● **THE PROBLEM**:
For this task, copy all of the data below exactly and skip the pictures.

● **MATERIAL SUPPLIED**:
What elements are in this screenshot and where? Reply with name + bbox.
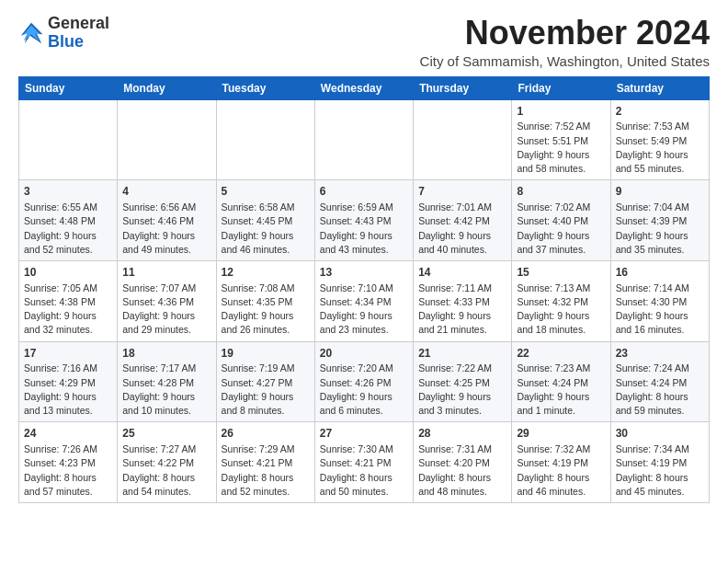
day-info: Sunrise: 7:23 AM Sunset: 4:24 PM Dayligh… [517,362,605,418]
calendar-cell: 20Sunrise: 7:20 AM Sunset: 4:26 PM Dayli… [314,341,413,422]
day-number: 17 [24,346,112,362]
calendar-cell [314,99,413,180]
day-number: 6 [320,184,408,200]
calendar-cell: 7Sunrise: 7:01 AM Sunset: 4:42 PM Daylig… [414,180,512,261]
day-number: 14 [418,265,506,281]
day-number: 24 [24,426,112,442]
calendar-cell: 6Sunrise: 6:59 AM Sunset: 4:43 PM Daylig… [314,180,413,261]
calendar-cell: 22Sunrise: 7:23 AM Sunset: 4:24 PM Dayli… [512,341,610,422]
day-number: 16 [616,265,704,281]
day-info: Sunrise: 7:31 AM Sunset: 4:20 PM Dayligh… [418,442,506,499]
day-info: Sunrise: 7:22 AM Sunset: 4:25 PM Dayligh… [418,362,506,418]
calendar-table: SundayMondayTuesdayWednesdayThursdayFrid… [18,76,710,503]
day-number: 9 [616,184,704,200]
month-title: November 2024 [420,15,710,52]
day-number: 1 [517,104,605,120]
calendar-cell: 23Sunrise: 7:24 AM Sunset: 4:24 PM Dayli… [610,341,709,422]
calendar-cell: 18Sunrise: 7:17 AM Sunset: 4:28 PM Dayli… [118,341,216,422]
day-info: Sunrise: 7:32 AM Sunset: 4:19 PM Dayligh… [517,442,605,499]
day-number: 20 [320,346,408,362]
day-number: 13 [320,265,408,281]
calendar-cell: 29Sunrise: 7:32 AM Sunset: 4:19 PM Dayli… [512,422,610,503]
day-info: Sunrise: 7:17 AM Sunset: 4:28 PM Dayligh… [122,362,210,418]
calendar-cell [216,99,314,180]
calendar-cell: 4Sunrise: 6:56 AM Sunset: 4:46 PM Daylig… [118,180,216,261]
calendar-cell: 15Sunrise: 7:13 AM Sunset: 4:32 PM Dayli… [512,260,610,341]
day-info: Sunrise: 7:19 AM Sunset: 4:27 PM Dayligh… [222,362,310,418]
day-header-friday: Friday [512,76,610,99]
day-number: 7 [418,184,506,200]
calendar-cell [118,99,216,180]
calendar-week-row: 1Sunrise: 7:52 AM Sunset: 5:51 PM Daylig… [19,99,710,180]
day-number: 5 [222,184,310,200]
calendar-cell: 26Sunrise: 7:29 AM Sunset: 4:21 PM Dayli… [216,422,314,503]
day-header-saturday: Saturday [610,76,709,99]
calendar-cell: 11Sunrise: 7:07 AM Sunset: 4:36 PM Dayli… [118,260,216,341]
calendar-cell: 3Sunrise: 6:55 AM Sunset: 4:48 PM Daylig… [19,180,118,261]
day-info: Sunrise: 7:11 AM Sunset: 4:33 PM Dayligh… [418,282,506,338]
logo: General Blue [18,15,109,52]
calendar-cell: 28Sunrise: 7:31 AM Sunset: 4:20 PM Dayli… [414,422,512,503]
day-number: 10 [24,265,112,281]
day-number: 30 [616,426,704,442]
day-info: Sunrise: 7:08 AM Sunset: 4:35 PM Dayligh… [222,282,310,338]
day-number: 4 [122,184,210,200]
day-number: 29 [517,426,605,442]
calendar-cell: 13Sunrise: 7:10 AM Sunset: 4:34 PM Dayli… [314,260,413,341]
day-header-tuesday: Tuesday [216,76,314,99]
day-number: 11 [122,265,210,281]
calendar-cell: 14Sunrise: 7:11 AM Sunset: 4:33 PM Dayli… [414,260,512,341]
day-header-monday: Monday [118,76,216,99]
day-number: 8 [517,184,605,200]
calendar-cell: 1Sunrise: 7:52 AM Sunset: 5:51 PM Daylig… [512,99,610,180]
calendar-cell [19,99,118,180]
day-info: Sunrise: 7:07 AM Sunset: 4:36 PM Dayligh… [122,282,210,338]
day-number: 25 [122,426,210,442]
day-info: Sunrise: 7:27 AM Sunset: 4:22 PM Dayligh… [122,442,210,499]
calendar-cell: 10Sunrise: 7:05 AM Sunset: 4:38 PM Dayli… [19,260,118,341]
day-header-wednesday: Wednesday [314,76,413,99]
day-info: Sunrise: 7:20 AM Sunset: 4:26 PM Dayligh… [320,362,408,418]
calendar-week-row: 10Sunrise: 7:05 AM Sunset: 4:38 PM Dayli… [19,260,710,341]
day-number: 12 [222,265,310,281]
day-number: 23 [616,346,704,362]
calendar-cell: 16Sunrise: 7:14 AM Sunset: 4:30 PM Dayli… [610,260,709,341]
header: General Blue November 2024 City of Samma… [18,15,710,69]
calendar-cell: 2Sunrise: 7:53 AM Sunset: 5:49 PM Daylig… [610,99,709,180]
calendar-week-row: 17Sunrise: 7:16 AM Sunset: 4:29 PM Dayli… [19,341,710,422]
day-info: Sunrise: 7:34 AM Sunset: 4:19 PM Dayligh… [616,442,704,499]
day-number: 27 [320,426,408,442]
day-info: Sunrise: 6:59 AM Sunset: 4:43 PM Dayligh… [320,201,408,257]
day-header-thursday: Thursday [414,76,512,99]
logo-icon [18,20,44,46]
day-number: 22 [517,346,605,362]
day-info: Sunrise: 7:53 AM Sunset: 5:49 PM Dayligh… [616,120,704,176]
day-info: Sunrise: 7:14 AM Sunset: 4:30 PM Dayligh… [616,282,704,338]
day-info: Sunrise: 7:10 AM Sunset: 4:34 PM Dayligh… [320,282,408,338]
calendar-cell: 8Sunrise: 7:02 AM Sunset: 4:40 PM Daylig… [512,180,610,261]
day-info: Sunrise: 7:13 AM Sunset: 4:32 PM Dayligh… [517,282,605,338]
day-number: 2 [616,104,704,120]
day-info: Sunrise: 7:26 AM Sunset: 4:23 PM Dayligh… [24,442,112,499]
day-number: 19 [222,346,310,362]
day-number: 28 [418,426,506,442]
calendar-week-row: 24Sunrise: 7:26 AM Sunset: 4:23 PM Dayli… [19,422,710,503]
day-info: Sunrise: 7:29 AM Sunset: 4:21 PM Dayligh… [222,442,310,499]
day-info: Sunrise: 7:01 AM Sunset: 4:42 PM Dayligh… [418,201,506,257]
calendar-cell: 5Sunrise: 6:58 AM Sunset: 4:45 PM Daylig… [216,180,314,261]
calendar-week-row: 3Sunrise: 6:55 AM Sunset: 4:48 PM Daylig… [19,180,710,261]
day-info: Sunrise: 7:04 AM Sunset: 4:39 PM Dayligh… [616,201,704,257]
calendar-cell: 9Sunrise: 7:04 AM Sunset: 4:39 PM Daylig… [610,180,709,261]
svg-marker-1 [24,25,40,40]
day-number: 26 [222,426,310,442]
day-info: Sunrise: 7:52 AM Sunset: 5:51 PM Dayligh… [517,120,605,176]
calendar-cell: 30Sunrise: 7:34 AM Sunset: 4:19 PM Dayli… [610,422,709,503]
calendar-cell: 19Sunrise: 7:19 AM Sunset: 4:27 PM Dayli… [216,341,314,422]
calendar-cell: 17Sunrise: 7:16 AM Sunset: 4:29 PM Dayli… [19,341,118,422]
day-info: Sunrise: 6:58 AM Sunset: 4:45 PM Dayligh… [222,201,310,257]
location-title: City of Sammamish, Washington, United St… [420,53,710,69]
calendar-cell: 12Sunrise: 7:08 AM Sunset: 4:35 PM Dayli… [216,260,314,341]
day-header-sunday: Sunday [19,76,118,99]
day-number: 21 [418,346,506,362]
day-info: Sunrise: 7:30 AM Sunset: 4:21 PM Dayligh… [320,442,408,499]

● **TASK SOLUTION**:
What elements are in this screenshot and where? Reply with name + bbox.
day-info: Sunrise: 7:23 AM Sunset: 4:24 PM Dayligh… [517,362,605,418]
calendar-cell: 20Sunrise: 7:20 AM Sunset: 4:26 PM Dayli… [314,341,413,422]
day-number: 17 [24,346,112,362]
calendar-cell [314,99,413,180]
day-number: 6 [320,184,408,200]
calendar-cell: 7Sunrise: 7:01 AM Sunset: 4:42 PM Daylig… [414,180,512,261]
day-number: 14 [418,265,506,281]
day-number: 24 [24,426,112,442]
calendar-cell: 6Sunrise: 6:59 AM Sunset: 4:43 PM Daylig… [314,180,413,261]
calendar-cell: 22Sunrise: 7:23 AM Sunset: 4:24 PM Dayli… [512,341,610,422]
day-number: 16 [616,265,704,281]
day-info: Sunrise: 7:31 AM Sunset: 4:20 PM Dayligh… [418,442,506,499]
day-info: Sunrise: 7:22 AM Sunset: 4:25 PM Dayligh… [418,362,506,418]
calendar-table: SundayMondayTuesdayWednesdayThursdayFrid… [18,76,710,503]
day-number: 9 [616,184,704,200]
month-title: November 2024 [420,15,710,52]
day-number: 1 [517,104,605,120]
calendar-cell: 23Sunrise: 7:24 AM Sunset: 4:24 PM Dayli… [610,341,709,422]
calendar-cell: 18Sunrise: 7:17 AM Sunset: 4:28 PM Dayli… [118,341,216,422]
day-info: Sunrise: 7:32 AM Sunset: 4:19 PM Dayligh… [517,442,605,499]
day-number: 20 [320,346,408,362]
day-number: 13 [320,265,408,281]
calendar-cell: 29Sunrise: 7:32 AM Sunset: 4:19 PM Dayli… [512,422,610,503]
day-info: Sunrise: 7:17 AM Sunset: 4:28 PM Dayligh… [122,362,210,418]
calendar-cell [216,99,314,180]
calendar-cell: 4Sunrise: 6:56 AM Sunset: 4:46 PM Daylig… [118,180,216,261]
calendar-cell: 15Sunrise: 7:13 AM Sunset: 4:32 PM Dayli… [512,260,610,341]
day-info: Sunrise: 7:19 AM Sunset: 4:27 PM Dayligh… [222,362,310,418]
day-header-friday: Friday [512,76,610,99]
day-number: 7 [418,184,506,200]
calendar-cell [118,99,216,180]
calendar-week-row: 1Sunrise: 7:52 AM Sunset: 5:51 PM Daylig… [19,99,710,180]
day-number: 5 [222,184,310,200]
calendar-cell: 26Sunrise: 7:29 AM Sunset: 4:21 PM Dayli… [216,422,314,503]
day-header-saturday: Saturday [610,76,709,99]
calendar-cell: 11Sunrise: 7:07 AM Sunset: 4:36 PM Dayli… [118,260,216,341]
calendar-cell: 3Sunrise: 6:55 AM Sunset: 4:48 PM Daylig… [19,180,118,261]
day-info: Sunrise: 7:11 AM Sunset: 4:33 PM Dayligh… [418,282,506,338]
logo: General Blue [18,15,109,52]
calendar-cell: 28Sunrise: 7:31 AM Sunset: 4:20 PM Dayli… [414,422,512,503]
day-number: 10 [24,265,112,281]
day-number: 30 [616,426,704,442]
day-info: Sunrise: 7:08 AM Sunset: 4:35 PM Dayligh… [222,282,310,338]
day-number: 4 [122,184,210,200]
day-number: 29 [517,426,605,442]
calendar-cell: 13Sunrise: 7:10 AM Sunset: 4:34 PM Dayli… [314,260,413,341]
day-header-tuesday: Tuesday [216,76,314,99]
day-number: 11 [122,265,210,281]
calendar-cell: 14Sunrise: 7:11 AM Sunset: 4:33 PM Dayli… [414,260,512,341]
day-header-monday: Monday [118,76,216,99]
day-number: 8 [517,184,605,200]
calendar-cell: 1Sunrise: 7:52 AM Sunset: 5:51 PM Daylig… [512,99,610,180]
calendar-cell [19,99,118,180]
day-info: Sunrise: 7:07 AM Sunset: 4:36 PM Dayligh… [122,282,210,338]
day-number: 25 [122,426,210,442]
day-info: Sunrise: 7:27 AM Sunset: 4:22 PM Dayligh… [122,442,210,499]
calendar-cell: 10Sunrise: 7:05 AM Sunset: 4:38 PM Dayli… [19,260,118,341]
day-header-wednesday: Wednesday [314,76,413,99]
day-info: Sunrise: 7:20 AM Sunset: 4:26 PM Dayligh… [320,362,408,418]
calendar-week-row: 10Sunrise: 7:05 AM Sunset: 4:38 PM Dayli… [19,260,710,341]
day-number: 12 [222,265,310,281]
day-number: 23 [616,346,704,362]
calendar-cell: 16Sunrise: 7:14 AM Sunset: 4:30 PM Dayli… [610,260,709,341]
header: General Blue November 2024 City of Samma… [18,15,710,69]
calendar-cell: 2Sunrise: 7:53 AM Sunset: 5:49 PM Daylig… [610,99,709,180]
calendar-week-row: 17Sunrise: 7:16 AM Sunset: 4:29 PM Dayli… [19,341,710,422]
day-info: Sunrise: 7:34 AM Sunset: 4:19 PM Dayligh… [616,442,704,499]
day-number: 27 [320,426,408,442]
day-info: Sunrise: 6:59 AM Sunset: 4:43 PM Dayligh… [320,201,408,257]
day-header-thursday: Thursday [414,76,512,99]
logo-icon [18,20,44,46]
day-number: 22 [517,346,605,362]
day-info: Sunrise: 7:53 AM Sunset: 5:49 PM Dayligh… [616,120,704,176]
day-info: Sunrise: 7:14 AM Sunset: 4:30 PM Dayligh… [616,282,704,338]
day-info: Sunrise: 7:10 AM Sunset: 4:34 PM Dayligh… [320,282,408,338]
calendar-cell: 8Sunrise: 7:02 AM Sunset: 4:40 PM Daylig… [512,180,610,261]
day-info: Sunrise: 7:13 AM Sunset: 4:32 PM Dayligh… [517,282,605,338]
day-number: 2 [616,104,704,120]
day-info: Sunrise: 7:26 AM Sunset: 4:23 PM Dayligh… [24,442,112,499]
day-number: 19 [222,346,310,362]
day-number: 28 [418,426,506,442]
calendar-week-row: 24Sunrise: 7:26 AM Sunset: 4:23 PM Dayli… [19,422,710,503]
day-info: Sunrise: 7:29 AM Sunset: 4:21 PM Dayligh… [222,442,310,499]
day-info: Sunrise: 7:01 AM Sunset: 4:42 PM Dayligh… [418,201,506,257]
calendar-cell: 5Sunrise: 6:58 AM Sunset: 4:45 PM Daylig… [216,180,314,261]
calendar-week-row: 3Sunrise: 6:55 AM Sunset: 4:48 PM Daylig… [19,180,710,261]
day-info: Sunrise: 7:04 AM Sunset: 4:39 PM Dayligh… [616,201,704,257]
calendar-cell: 9Sunrise: 7:04 AM Sunset: 4:39 PM Daylig… [610,180,709,261]
svg-marker-1 [24,25,40,40]
day-number: 26 [222,426,310,442]
day-info: Sunrise: 7:52 AM Sunset: 5:51 PM Dayligh… [517,120,605,176]
calendar-cell: 30Sunrise: 7:34 AM Sunset: 4:19 PM Dayli… [610,422,709,503]
calendar-cell: 19Sunrise: 7:19 AM Sunset: 4:27 PM Dayli… [216,341,314,422]
calendar-cell: 17Sunrise: 7:16 AM Sunset: 4:29 PM Dayli… [19,341,118,422]
day-info: Sunrise: 6:58 AM Sunset: 4:45 PM Dayligh… [222,201,310,257]
location-title: City of Sammamish, Washington, United St… [420,53,710,69]
calendar-cell: 12Sunrise: 7:08 AM Sunset: 4:35 PM Dayli… [216,260,314,341]
day-header-sunday: Sunday [19,76,118,99]
day-number: 21 [418,346,506,362]
day-info: Sunrise: 7:30 AM Sunset: 4:21 PM Dayligh… [320,442,408,499]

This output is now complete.